The records must be repeated exactly and in their entirety.

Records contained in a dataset
--------

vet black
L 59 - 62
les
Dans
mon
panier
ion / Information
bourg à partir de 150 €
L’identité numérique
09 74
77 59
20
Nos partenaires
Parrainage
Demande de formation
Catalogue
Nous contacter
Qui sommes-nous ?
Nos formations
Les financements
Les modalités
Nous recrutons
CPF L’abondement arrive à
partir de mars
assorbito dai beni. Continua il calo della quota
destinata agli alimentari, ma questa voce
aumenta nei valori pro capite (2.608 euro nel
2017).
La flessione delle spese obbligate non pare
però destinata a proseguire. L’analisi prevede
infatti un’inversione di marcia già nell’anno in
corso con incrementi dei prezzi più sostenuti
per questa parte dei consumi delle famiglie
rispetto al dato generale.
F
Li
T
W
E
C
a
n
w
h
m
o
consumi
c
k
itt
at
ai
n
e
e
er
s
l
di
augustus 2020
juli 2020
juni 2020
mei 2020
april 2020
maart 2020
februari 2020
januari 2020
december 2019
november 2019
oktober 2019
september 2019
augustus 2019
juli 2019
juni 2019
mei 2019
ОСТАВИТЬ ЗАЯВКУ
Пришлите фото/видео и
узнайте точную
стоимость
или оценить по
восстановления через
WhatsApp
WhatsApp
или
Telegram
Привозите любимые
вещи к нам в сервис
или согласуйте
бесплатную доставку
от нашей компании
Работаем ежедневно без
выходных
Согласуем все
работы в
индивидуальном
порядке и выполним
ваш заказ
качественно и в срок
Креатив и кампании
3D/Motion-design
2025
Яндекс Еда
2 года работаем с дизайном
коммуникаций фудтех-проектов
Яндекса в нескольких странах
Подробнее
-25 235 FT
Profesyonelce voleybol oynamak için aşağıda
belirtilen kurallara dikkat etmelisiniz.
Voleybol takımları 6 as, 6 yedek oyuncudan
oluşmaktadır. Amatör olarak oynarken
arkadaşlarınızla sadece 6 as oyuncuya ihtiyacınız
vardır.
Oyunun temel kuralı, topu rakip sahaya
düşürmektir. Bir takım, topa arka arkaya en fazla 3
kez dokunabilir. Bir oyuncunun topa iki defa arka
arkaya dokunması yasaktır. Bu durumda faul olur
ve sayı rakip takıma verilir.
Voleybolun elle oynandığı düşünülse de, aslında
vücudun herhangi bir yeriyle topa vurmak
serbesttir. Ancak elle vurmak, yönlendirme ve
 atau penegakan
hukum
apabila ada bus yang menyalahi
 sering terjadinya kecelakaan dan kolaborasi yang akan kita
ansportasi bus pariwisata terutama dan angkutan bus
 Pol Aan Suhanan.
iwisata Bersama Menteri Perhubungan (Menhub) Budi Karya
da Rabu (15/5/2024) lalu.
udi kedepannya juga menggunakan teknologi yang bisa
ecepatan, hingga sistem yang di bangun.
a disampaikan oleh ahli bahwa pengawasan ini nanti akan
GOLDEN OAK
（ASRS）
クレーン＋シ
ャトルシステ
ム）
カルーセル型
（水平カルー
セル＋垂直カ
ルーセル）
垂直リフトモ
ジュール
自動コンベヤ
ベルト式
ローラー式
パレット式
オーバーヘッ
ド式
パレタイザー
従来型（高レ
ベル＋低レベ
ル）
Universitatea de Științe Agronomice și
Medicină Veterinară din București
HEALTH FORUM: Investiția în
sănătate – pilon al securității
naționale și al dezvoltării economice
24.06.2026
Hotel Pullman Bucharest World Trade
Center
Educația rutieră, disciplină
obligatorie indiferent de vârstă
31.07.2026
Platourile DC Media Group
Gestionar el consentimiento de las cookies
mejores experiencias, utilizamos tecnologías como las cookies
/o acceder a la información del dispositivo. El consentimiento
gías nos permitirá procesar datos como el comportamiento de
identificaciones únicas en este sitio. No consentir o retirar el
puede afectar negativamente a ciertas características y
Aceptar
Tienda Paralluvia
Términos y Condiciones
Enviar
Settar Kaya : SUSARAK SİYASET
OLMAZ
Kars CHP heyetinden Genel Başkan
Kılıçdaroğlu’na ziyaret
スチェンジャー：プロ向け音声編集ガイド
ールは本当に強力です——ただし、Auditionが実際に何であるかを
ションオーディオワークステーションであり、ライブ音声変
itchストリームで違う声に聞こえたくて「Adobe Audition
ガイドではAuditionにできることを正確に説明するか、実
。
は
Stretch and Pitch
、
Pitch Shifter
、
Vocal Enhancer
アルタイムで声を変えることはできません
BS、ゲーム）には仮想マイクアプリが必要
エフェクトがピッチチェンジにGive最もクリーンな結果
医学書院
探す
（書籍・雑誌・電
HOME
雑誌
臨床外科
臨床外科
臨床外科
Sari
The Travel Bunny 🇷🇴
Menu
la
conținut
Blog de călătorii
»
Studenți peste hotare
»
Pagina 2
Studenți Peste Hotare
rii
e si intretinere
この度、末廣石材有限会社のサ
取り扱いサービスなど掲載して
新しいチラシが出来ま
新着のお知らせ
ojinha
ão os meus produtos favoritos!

--------

— Exercise result —
vet black
L 59 - 62
les
Dans
mon
panier
ion / Information
bourg à partir de 150 €
L’identité numérique
09 74
77 59
20
Nos partenaires
Parrainage
Demande de formation
Catalogue
Nous contacter
Qui sommes-nous ?
Nos formations
Les financements
Les modalités
Nous recrutons
CPF L’abondement arrive à
partir de mars
assorbito dai beni. Continua il calo della quota
destinata agli alimentari, ma questa voce
aumenta nei valori pro capite (2.608 euro nel
2017).
La flessione delle spese obbligate non pare
però destinata a proseguire. L’analisi prevede
infatti un’inversione di marcia già nell’anno in
corso con incrementi dei prezzi più sostenuti
per questa parte dei consumi delle famiglie
rispetto al dato generale.
F
Li
T
W
E
C
a
n
w
h
m
o
consumi
c
k
itt
at
ai
n
e
e
er
s
l
di
augustus 2020
juli 2020
juni 2020
mei 2020
april 2020
maart 2020
februari 2020
januari 2020
december 2019
november 2019
oktober 2019
september 2019
augustus 2019
juli 2019
juni 2019
mei 2019
ОСТАВИТЬ ЗАЯВКУ
Пришлите фото/видео и
узнайте точную
стоимость
или оценить по
восстановления через
WhatsApp
WhatsApp
или
Telegram
Привозите любимые
вещи к нам в сервис
или согласуйте
бесплатную доставку
от нашей компании
Работаем ежедневно без
выходных
Согласуем все
работы в
индивидуальном
порядке и выполним
ваш заказ
качественно и в срок
Креатив и кампании
3D/Motion-design
2025
Яндекс Еда
2 года работаем с дизайном
коммуникаций фудтех-проектов
Яндекса в нескольких странах
Подробнее
-25 235 FT
Profesyonelce voleybol oynamak için aşağıda
belirtilen kurallara dikkat etmelisiniz.
Voleybol takımları 6 as, 6 yedek oyuncudan
oluşmaktadır. Amatör olarak oynarken
arkadaşlarınızla sadece 6 as oyuncuya ihtiyacınız
vardır.
Oyunun temel kuralı, topu rakip sahaya
düşürmektir. Bir takım, topa arka arkaya en fazla 3
kez dokunabilir. Bir oyuncunun topa iki defa arka
arkaya dokunması yasaktır. Bu durumda faul olur
ve sayı rakip takıma verilir.
Voleybolun elle oynandığı düşünülse de, aslında
vücudun herhangi bir yeriyle topa vurmak
serbesttir. Ancak elle vurmak, yönlendirme ve
 atau penegakan
hukum
apabila ada bus yang menyalahi
 sering terjadinya kecelakaan dan kolaborasi yang akan kita
ansportasi bus pariwisata terutama dan angkutan bus
 Pol Aan Suhanan.
iwisata Bersama Menteri Perhubungan (Menhub) Budi Karya
da Rabu (15/5/2024) lalu.
udi kedepannya juga menggunakan teknologi yang bisa
ecepatan, hingga sistem yang di bangun.
a disampaikan oleh ahli bahwa pengawasan ini nanti akan
GOLDEN OAK
（ASRS）
クレーン＋シ
ャトルシステ
ム）
カルーセル型
（水平カルー
セル＋垂直カ
ルーセル）
垂直リフトモ
ジュール
自動コンベヤ
ベルト式
ローラー式
パレット式
オーバーヘッ
ド式
パレタイザー
従来型（高レ
ベル＋低レベ
ル）
Universitatea de Științe Agronomice și
Medicină Veterinară din București
HEALTH FORUM: Investiția în
sănătate – pilon al securității
naționale și al dezvoltării economice
24.06.2026
Hotel Pullman Bucharest World Trade
Center
Educația rutieră, disciplină
obligatorie indiferent de vârstă
31.07.2026
Platourile DC Media Group
Gestionar el consentimiento de las cookies
mejores experiencias, utilizamos tecnologías como las cookies
/o acceder a la información del dispositivo. El consentimiento
gías nos permitirá procesar datos como el comportamiento de
identificaciones únicas en este sitio. No consentir o retirar el
puede afectar negativamente a ciertas características y
Aceptar
Tienda Paralluvia
Términos y Condiciones
Enviar
Settar Kaya : SUSARAK SİYASET
OLMAZ
Kars CHP heyetinden Genel Başkan
Kılıçdaroğlu’na ziyaret
スチェンジャー：プロ向け音声編集ガイド
ールは本当に強力です——ただし、Auditionが実際に何であるかを
ションオーディオワークステーションであり、ライブ音声変
itchストリームで違う声に聞こえたくて「Adobe Audition
ガイドではAuditionにできることを正確に説明するか、実
。
は
Stretch and Pitch
、
Pitch Shifter
、
Vocal Enhancer
アルタイムで声を変えることはできません
BS、ゲーム）には仮想マイクアプリが必要
エフェクトがピッチチェンジにGive最もクリーンな結果
医学書院
探す
（書籍・雑誌・電
HOME
雑誌
臨床外科
臨床外科
臨床外科
Sari
The Travel Bunny 🇷🇴
Menu
la
conținut
Blog de călătorii
»
Studenți peste hotare
»
Pagina 2
Studenți Peste Hotare
rii
e si intretinere
この度、末廣石材有限会社のサ
取り扱いサービスなど掲載して
新しいチラシが出来ま
新着のお知らせ
ojinha
ão os meus produtos favoritos!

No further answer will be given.